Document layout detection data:
══════════════════════════════
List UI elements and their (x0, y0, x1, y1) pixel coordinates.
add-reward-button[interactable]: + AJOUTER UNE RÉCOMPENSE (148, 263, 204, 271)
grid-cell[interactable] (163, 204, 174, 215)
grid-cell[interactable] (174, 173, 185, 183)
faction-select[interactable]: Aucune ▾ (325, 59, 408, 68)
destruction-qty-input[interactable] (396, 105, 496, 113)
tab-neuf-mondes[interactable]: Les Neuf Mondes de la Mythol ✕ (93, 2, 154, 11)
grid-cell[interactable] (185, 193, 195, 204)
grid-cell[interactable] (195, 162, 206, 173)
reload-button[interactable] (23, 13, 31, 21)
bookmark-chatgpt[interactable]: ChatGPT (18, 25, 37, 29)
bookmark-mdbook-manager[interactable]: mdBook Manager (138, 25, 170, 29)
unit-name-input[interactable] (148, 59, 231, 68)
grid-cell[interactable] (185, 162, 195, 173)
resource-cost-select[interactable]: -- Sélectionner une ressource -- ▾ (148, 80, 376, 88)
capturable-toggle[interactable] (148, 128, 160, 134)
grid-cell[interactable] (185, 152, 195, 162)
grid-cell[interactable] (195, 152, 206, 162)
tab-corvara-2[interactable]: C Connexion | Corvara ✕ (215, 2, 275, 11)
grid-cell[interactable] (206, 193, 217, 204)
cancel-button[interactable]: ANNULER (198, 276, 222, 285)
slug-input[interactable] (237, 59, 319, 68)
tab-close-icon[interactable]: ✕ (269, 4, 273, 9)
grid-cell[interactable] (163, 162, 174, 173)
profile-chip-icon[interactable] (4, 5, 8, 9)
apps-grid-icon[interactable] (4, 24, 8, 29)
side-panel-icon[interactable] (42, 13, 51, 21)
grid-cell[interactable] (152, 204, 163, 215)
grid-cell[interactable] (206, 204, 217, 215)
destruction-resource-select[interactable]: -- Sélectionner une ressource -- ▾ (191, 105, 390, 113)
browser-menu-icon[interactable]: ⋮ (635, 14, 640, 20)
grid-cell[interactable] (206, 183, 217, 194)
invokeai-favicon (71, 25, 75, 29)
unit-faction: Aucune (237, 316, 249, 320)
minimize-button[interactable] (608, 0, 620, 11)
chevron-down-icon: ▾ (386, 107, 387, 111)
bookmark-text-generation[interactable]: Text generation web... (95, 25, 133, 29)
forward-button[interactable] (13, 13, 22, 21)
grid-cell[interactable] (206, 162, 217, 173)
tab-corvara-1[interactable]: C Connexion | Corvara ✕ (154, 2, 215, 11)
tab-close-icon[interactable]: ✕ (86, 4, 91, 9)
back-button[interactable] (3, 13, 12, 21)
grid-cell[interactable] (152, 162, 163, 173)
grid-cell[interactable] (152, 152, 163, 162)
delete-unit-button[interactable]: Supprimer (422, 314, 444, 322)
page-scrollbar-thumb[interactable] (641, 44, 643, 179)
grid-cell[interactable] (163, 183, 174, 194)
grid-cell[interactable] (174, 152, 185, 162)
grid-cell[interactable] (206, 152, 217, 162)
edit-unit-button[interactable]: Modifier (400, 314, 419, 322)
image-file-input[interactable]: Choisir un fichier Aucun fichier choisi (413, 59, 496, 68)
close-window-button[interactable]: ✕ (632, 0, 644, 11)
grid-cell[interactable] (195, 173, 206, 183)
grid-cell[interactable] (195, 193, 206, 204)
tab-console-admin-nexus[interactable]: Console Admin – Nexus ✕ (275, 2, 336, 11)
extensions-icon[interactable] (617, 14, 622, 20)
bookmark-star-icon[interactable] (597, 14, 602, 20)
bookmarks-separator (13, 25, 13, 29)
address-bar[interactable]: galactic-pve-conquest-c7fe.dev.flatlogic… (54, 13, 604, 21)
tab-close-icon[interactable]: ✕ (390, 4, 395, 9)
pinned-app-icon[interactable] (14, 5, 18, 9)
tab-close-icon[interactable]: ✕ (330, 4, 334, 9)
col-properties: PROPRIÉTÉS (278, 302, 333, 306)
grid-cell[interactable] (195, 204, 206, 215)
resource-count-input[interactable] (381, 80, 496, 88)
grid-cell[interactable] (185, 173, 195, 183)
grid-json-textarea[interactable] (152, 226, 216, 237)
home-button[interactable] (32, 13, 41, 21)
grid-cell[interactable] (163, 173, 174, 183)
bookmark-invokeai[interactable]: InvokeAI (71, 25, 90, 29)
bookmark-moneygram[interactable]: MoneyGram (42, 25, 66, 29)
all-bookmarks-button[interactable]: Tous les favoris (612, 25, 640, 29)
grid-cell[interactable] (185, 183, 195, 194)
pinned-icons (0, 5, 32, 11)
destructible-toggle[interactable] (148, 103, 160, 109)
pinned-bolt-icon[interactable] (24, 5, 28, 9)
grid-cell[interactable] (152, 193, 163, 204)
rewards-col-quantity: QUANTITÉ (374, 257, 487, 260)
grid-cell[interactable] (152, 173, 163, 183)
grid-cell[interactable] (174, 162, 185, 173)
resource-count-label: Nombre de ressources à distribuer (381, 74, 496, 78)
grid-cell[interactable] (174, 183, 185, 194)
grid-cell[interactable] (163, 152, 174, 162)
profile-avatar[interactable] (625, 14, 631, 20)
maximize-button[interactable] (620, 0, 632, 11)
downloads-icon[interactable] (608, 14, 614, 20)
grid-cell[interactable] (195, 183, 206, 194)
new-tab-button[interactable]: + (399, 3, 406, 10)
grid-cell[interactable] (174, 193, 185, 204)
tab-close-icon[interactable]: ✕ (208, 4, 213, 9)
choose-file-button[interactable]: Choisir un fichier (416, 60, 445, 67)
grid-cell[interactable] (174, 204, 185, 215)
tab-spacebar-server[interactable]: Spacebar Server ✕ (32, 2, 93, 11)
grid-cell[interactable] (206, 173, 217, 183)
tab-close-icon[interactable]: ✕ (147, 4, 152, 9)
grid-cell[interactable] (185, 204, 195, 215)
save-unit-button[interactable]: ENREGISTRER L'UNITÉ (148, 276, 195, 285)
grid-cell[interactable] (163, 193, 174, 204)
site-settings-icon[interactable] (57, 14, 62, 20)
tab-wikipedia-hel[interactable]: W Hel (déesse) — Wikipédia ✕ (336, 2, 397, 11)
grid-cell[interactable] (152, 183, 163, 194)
══════════════════════════════
Line by line, repeat the data exactly.

List UI elements and their (x0, y0, x1, y1) pixel coordinates.
add-reward-button[interactable]: + AJOUTER UNE RÉCOMPENSE (148, 263, 204, 271)
grid-cell[interactable] (163, 204, 174, 215)
grid-cell[interactable] (174, 173, 185, 183)
faction-select[interactable]: Aucune ▾ (325, 59, 408, 68)
destruction-qty-input[interactable] (396, 105, 496, 113)
tab-neuf-mondes[interactable]: Les Neuf Mondes de la Mythol ✕ (93, 2, 154, 11)
grid-cell[interactable] (185, 193, 195, 204)
grid-cell[interactable] (195, 162, 206, 173)
reload-button[interactable] (23, 13, 31, 21)
bookmark-chatgpt[interactable]: ChatGPT (18, 25, 37, 29)
bookmark-mdbook-manager[interactable]: mdBook Manager (138, 25, 170, 29)
unit-name-input[interactable] (148, 59, 231, 68)
grid-cell[interactable] (185, 162, 195, 173)
resource-cost-select[interactable]: -- Sélectionner une ressource -- ▾ (148, 80, 376, 88)
capturable-toggle[interactable] (148, 128, 160, 134)
grid-cell[interactable] (185, 152, 195, 162)
grid-cell[interactable] (195, 152, 206, 162)
tab-corvara-2[interactable]: C Connexion | Corvara ✕ (215, 2, 275, 11)
grid-cell[interactable] (206, 193, 217, 204)
cancel-button[interactable]: ANNULER (198, 276, 222, 285)
slug-input[interactable] (237, 59, 319, 68)
tab-close-icon[interactable]: ✕ (269, 4, 273, 9)
grid-cell[interactable] (163, 162, 174, 173)
profile-chip-icon[interactable] (4, 5, 8, 9)
apps-grid-icon[interactable] (4, 24, 8, 29)
side-panel-icon[interactable] (42, 13, 51, 21)
grid-cell[interactable] (152, 204, 163, 215)
grid-cell[interactable] (206, 204, 217, 215)
destruction-resource-select[interactable]: -- Sélectionner une ressource -- ▾ (191, 105, 390, 113)
browser-menu-icon[interactable]: ⋮ (635, 14, 640, 20)
grid-cell[interactable] (206, 183, 217, 194)
invokeai-favicon (71, 25, 75, 29)
unit-faction: Aucune (237, 316, 249, 320)
minimize-button[interactable] (608, 0, 620, 11)
chevron-down-icon: ▾ (386, 107, 387, 111)
bookmark-text-generation[interactable]: Text generation web... (95, 25, 133, 29)
forward-button[interactable] (13, 13, 22, 21)
grid-cell[interactable] (206, 162, 217, 173)
tab-corvara-1[interactable]: C Connexion | Corvara ✕ (154, 2, 215, 11)
tab-close-icon[interactable]: ✕ (86, 4, 91, 9)
back-button[interactable] (3, 13, 12, 21)
grid-cell[interactable] (152, 162, 163, 173)
grid-cell[interactable] (152, 152, 163, 162)
delete-unit-button[interactable]: Supprimer (422, 314, 444, 322)
page-scrollbar-thumb[interactable] (641, 44, 643, 179)
grid-cell[interactable] (163, 183, 174, 194)
grid-cell[interactable] (174, 152, 185, 162)
grid-cell[interactable] (206, 152, 217, 162)
edit-unit-button[interactable]: Modifier (400, 314, 419, 322)
image-file-input[interactable]: Choisir un fichier Aucun fichier choisi (413, 59, 496, 68)
close-window-button[interactable]: ✕ (632, 0, 644, 11)
grid-cell[interactable] (195, 173, 206, 183)
grid-cell[interactable] (195, 193, 206, 204)
tab-console-admin-nexus[interactable]: Console Admin – Nexus ✕ (275, 2, 336, 11)
extensions-icon[interactable] (617, 14, 622, 20)
bookmark-star-icon[interactable] (597, 14, 602, 20)
bookmarks-separator (13, 25, 13, 29)
address-bar[interactable]: galactic-pve-conquest-c7fe.dev.flatlogic… (54, 13, 604, 21)
tab-close-icon[interactable]: ✕ (390, 4, 395, 9)
pinned-app-icon[interactable] (14, 5, 18, 9)
tab-close-icon[interactable]: ✕ (330, 4, 334, 9)
col-properties: PROPRIÉTÉS (278, 302, 333, 306)
grid-cell[interactable] (195, 204, 206, 215)
resource-count-input[interactable] (381, 80, 496, 88)
grid-cell[interactable] (185, 173, 195, 183)
grid-json-textarea[interactable] (152, 226, 216, 237)
home-button[interactable] (32, 13, 41, 21)
grid-cell[interactable] (163, 173, 174, 183)
bookmark-invokeai[interactable]: InvokeAI (71, 25, 90, 29)
bookmark-moneygram[interactable]: MoneyGram (42, 25, 66, 29)
all-bookmarks-button[interactable]: Tous les favoris (612, 25, 640, 29)
grid-cell[interactable] (185, 183, 195, 194)
pinned-icons (0, 5, 32, 11)
destructible-toggle[interactable] (148, 103, 160, 109)
pinned-bolt-icon[interactable] (24, 5, 28, 9)
grid-cell[interactable] (152, 193, 163, 204)
rewards-col-quantity: QUANTITÉ (374, 257, 487, 260)
grid-cell[interactable] (152, 173, 163, 183)
grid-cell[interactable] (174, 162, 185, 173)
resource-count-label: Nombre de ressources à distribuer (381, 74, 496, 78)
grid-cell[interactable] (174, 183, 185, 194)
grid-cell[interactable] (163, 152, 174, 162)
profile-avatar[interactable] (625, 14, 631, 20)
maximize-button[interactable] (620, 0, 632, 11)
downloads-icon[interactable] (608, 14, 614, 20)
grid-cell[interactable] (195, 183, 206, 194)
new-tab-button[interactable]: + (399, 3, 406, 10)
grid-cell[interactable] (174, 193, 185, 204)
tab-close-icon[interactable]: ✕ (208, 4, 213, 9)
choose-file-button[interactable]: Choisir un fichier (416, 60, 445, 67)
grid-cell[interactable] (174, 204, 185, 215)
tab-spacebar-server[interactable]: Spacebar Server ✕ (32, 2, 93, 11)
grid-cell[interactable] (206, 173, 217, 183)
tab-close-icon[interactable]: ✕ (147, 4, 152, 9)
grid-cell[interactable] (185, 204, 195, 215)
save-unit-button[interactable]: ENREGISTRER L'UNITÉ (148, 276, 195, 285)
grid-cell[interactable] (163, 193, 174, 204)
site-settings-icon[interactable] (57, 14, 62, 20)
tab-wikipedia-hel[interactable]: W Hel (déesse) — Wikipédia ✕ (336, 2, 397, 11)
grid-cell[interactable] (152, 183, 163, 194)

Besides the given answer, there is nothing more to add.